The stakes are high: Dow Corning was bankrupted by lawsuits in the 1990s alleging its implants caused a variety of illnesses even though the Institute of Medicine eventually concluded that they don't.

There is, of course, no love lost between Allergan and the FDA. The company sued the agency in 2009 (and later capitulated), claiming the feds were infringing on its First Amendment rights to promote Botox for headaches even though it did not have FDA approval to do so. Even so, Allergan's reaction to the FDA cancer warning sharply contradicts the federal agency's statement in a way that is rare for a drug company. Because pharmaceutical firms are dependent on the FDA to approve new products, they generally take a deferential approach to it in public.
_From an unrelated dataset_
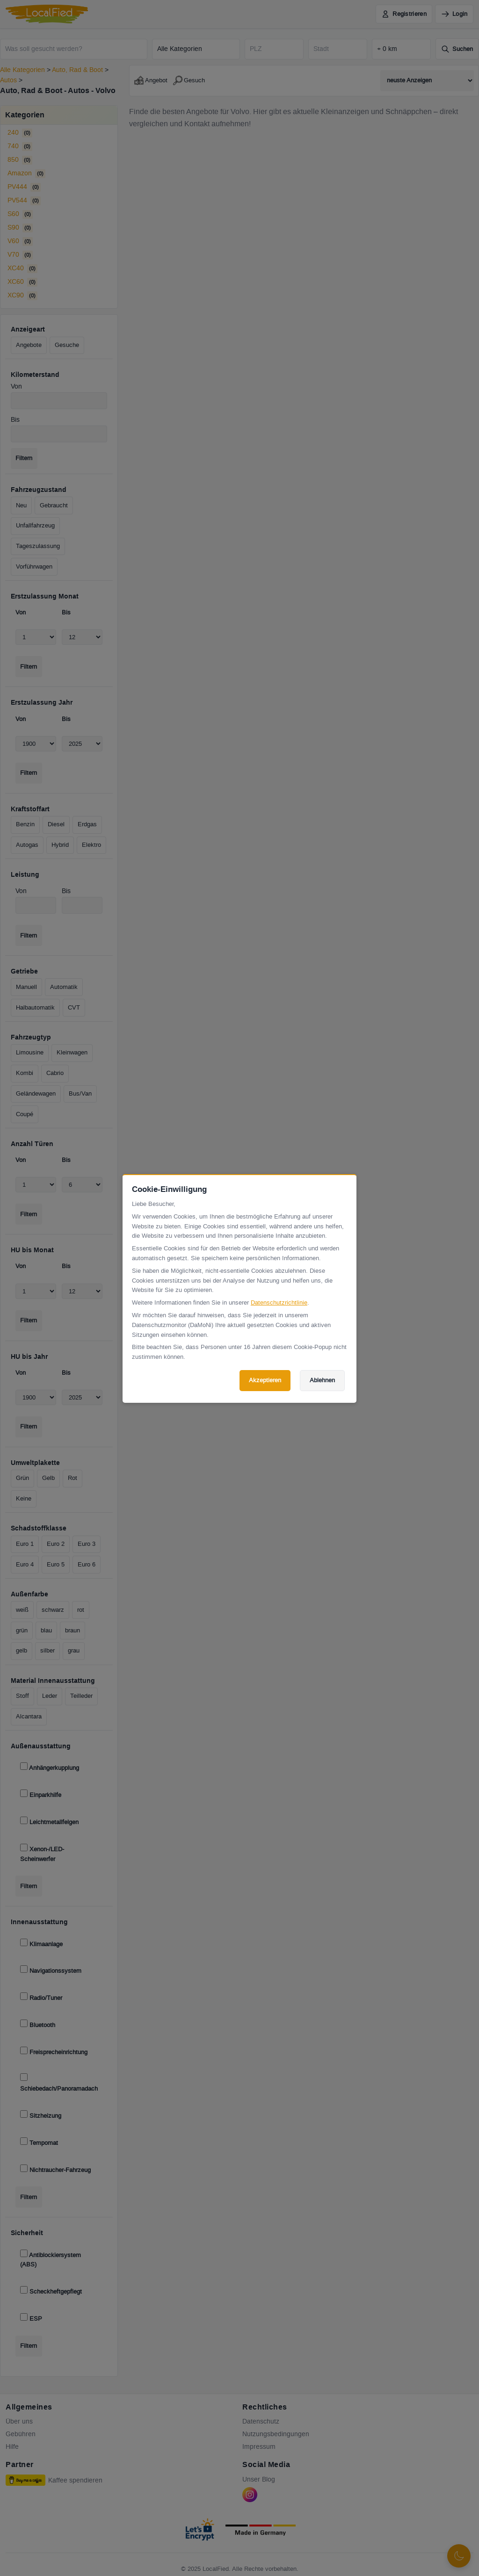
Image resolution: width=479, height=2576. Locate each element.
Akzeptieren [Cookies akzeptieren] (265, 1380)
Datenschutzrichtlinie (279, 1303)
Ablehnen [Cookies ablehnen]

Not Allergan.

Here are the main clashing points:

The FDA said warned doctors to be on the lookout for "a possible association" between breast implants and anaplastic large cell lymphoma (ALCL). Allergan denied that there was such an association:

Several studies have shown that the overall rate of lymphoma is no greater in patients with breast implants than in the general population.
In fact, the FDA's preliminary findings suggest there may be link:
... the FDA believes that women with breast implants may have a very small but increased risk of developing this disease in the scar capsule adjacent to the implant. Based on available information, it is not possible to confirm with statistical certainty that breast implants cause ALCL.
The FDA called ALCL "a very rare type of cancer." Allergan, in response, denied that ALCL is "breast cancer":
Reports of ALCL in patients with breast implants are extremely rare and are not to be mistaken for breast cancer.
(Re-)Do the Math
Allergan even disputed the FDA's case report numbers. The FDA said it had "about 60" cases; Allergan claimed:
... only 34 cases of ALCL have been identified and reported in peer-reviewed literature over nearly 15 years, since 1997.
The FDA's statement said that in general the chance of getting ALCL in breast tissue is 3 in 100 million, but that it had found 60 cases in women with implants. There are 5-10 million women worldwide who have implants, so if the FDA's numbers are correct then there's a 1 in 166,666 chance of getting ALCL if you have implants -- a far higher risk than 3 in 100 million (or 1 in 33.3 million, if you want comparable numbers) for the general population. Allergan, however, pooh-poohed the risk:
A woman is more likely to be struck by lightning than get this condition.
(On that last issue, Allergan is actually right. The odds of being hit by lightning in your lifetime are 1 in 6,250.)